**Material for this task**

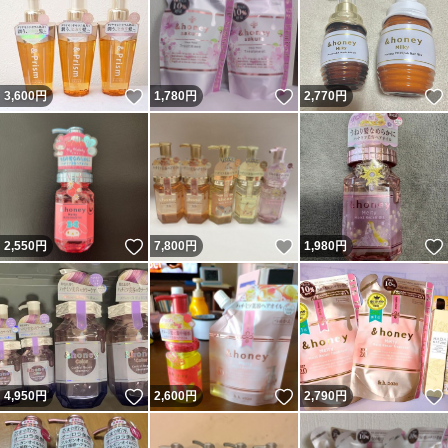
いいね！
いいね！
3,600
円
1,780
円
2,770
円
いいね！
いいね！
2,550
円
7,800
円
1,980
円
いいね！
いいね！
4,950
円
2,600
円
2,790
円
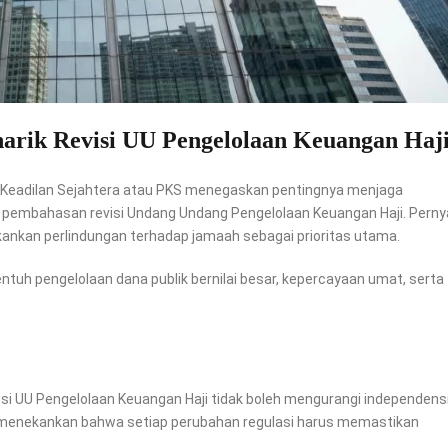
rik Revisi UU Pengelolaan Keuangan Haj
i Keadilan Sejahtera atau PKS menegaskan pentingnya menjaga
 pembahasan revisi Undang Undang Pengelolaan Keuangan Haji. Pern
nkan perlindungan terhadap jamaah sebagai prioritas utama.
yentuh pengelolaan dana publik bernilai besar, kepercayaan umat, serta
i UU Pengelolaan Keuangan Haji tidak boleh mengurangi independens
ga menekankan bahwa setiap perubahan regulasi harus memastikan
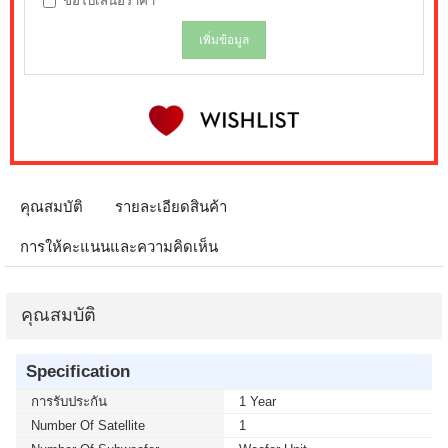
ขอใบเสนอราคา
เพิ่มข้อมูล
คุณสมบัติ
รายละเอียดสินค้า
การให้คะแนนและความคิดเห็น
คุณสมบัติ
Specification
การรับประกัน
1 Year
Number Of Satellite
1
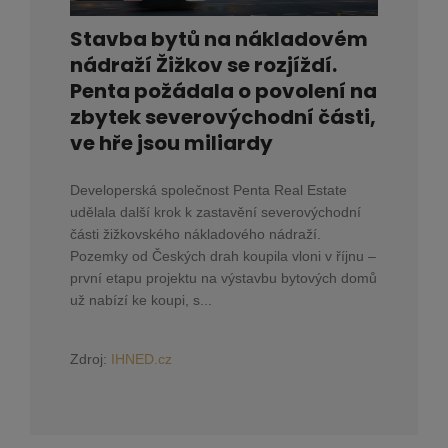
Stavba bytů na nákladovém
nádraží Žižkov se rozjíždí.
Penta požádala o povolení na
zbytek severovýchodní části,
ve hře jsou miliardy
Developerská společnost Penta Real Estate
udělala další krok k zastavění severovýchodní
části žižkovského nákladového nádraží.
Pozemky od Českých drah koupila vloni v říjnu –
první etapu projektu na výstavbu bytových domů
už nabízí ke koupi, s...
Zdroj:
IHNED.cz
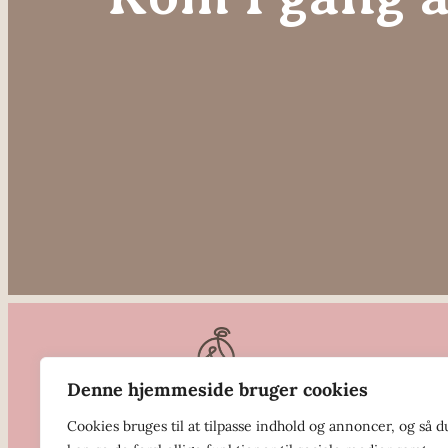
Denne hjemmeside bruger cookies
Cookies bruges til at tilpasse indhold og annoncer, og så d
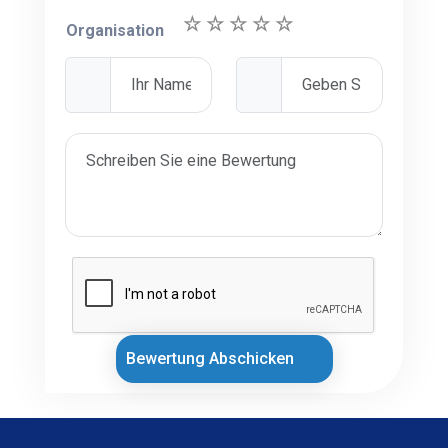
Organisation
Bewertung Abschicken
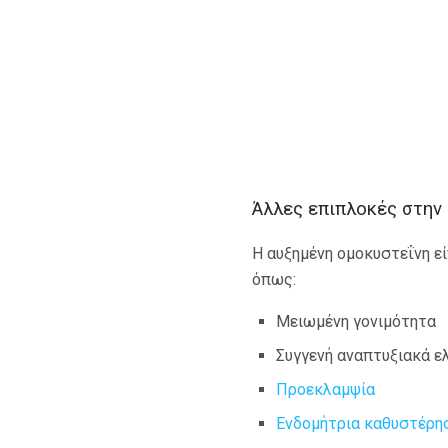
Άλλες επιπλοκές στην
Η αυξημένη ομοκυστεΐνη ε
όπως:
Μειωμένη γονιμότητα
Συγγενή αναπτυξιακά 
Προεκλαμψία
Ενδομήτρια καθυστέρη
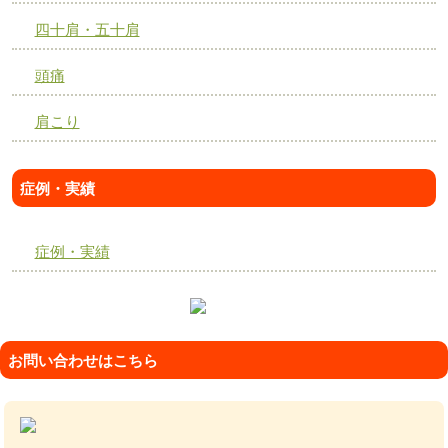
四十肩・五十肩
頭痛
肩こり
症例・実績
症例・実績
お問い合わせはこちら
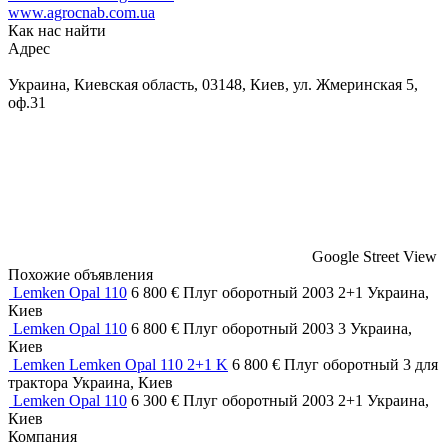
www.agrocnab.com.ua
Как нас найти
Адрес
Украина, Киевская область, 03148, Киев, ул. Жмеринская 5,
оф.31
Google Street View
Похожие объявления
Lemken Opal 110
6 800 €
Плуг оборотный
2003
2+1
Украина,
Киев
Lemken Opal 110
6 800 €
Плуг оборотный
2003
3
Украина,
Киев
Lemken Lemken Opal 110 2+1 K
6 800 €
Плуг оборотный
3
для
трактора
Украина, Киев
Lemken Opal 110
6 300 €
Плуг оборотный
2003
2+1
Украина,
Киев
Компания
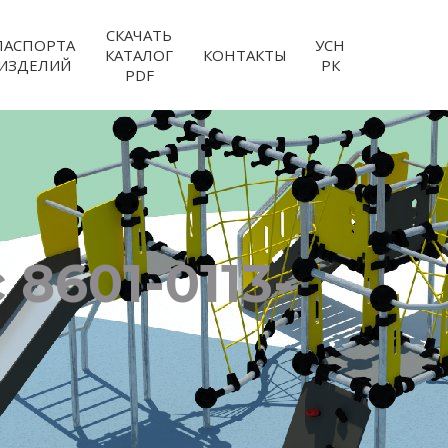
СКАЧАТЬ
ПАСПОРТА
УСН
КАТАЛОГ
КОНТАКТЫ
ИЗДЕЛИЙ
РК
PDF
8601-0113-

**Task brief**
Transcribe, from the material above, the stretch starting at the line with "Specification" and ending at the line with "udělala další krok k zastavění severovýchodní", both included, exactly. Do not carry over pictures.

**Task result**
Specification
การรับประกัน
1 Year
Number Of Satellite
1
Stavba bytů na nákladovém
nádraží Žižkov se rozjíždí.
Penta požádala o povolení na
zbytek severovýchodní části,
ve hře jsou miliardy
Developerská společnost Penta Real Estate
udělala další krok k zastavění severovýchodní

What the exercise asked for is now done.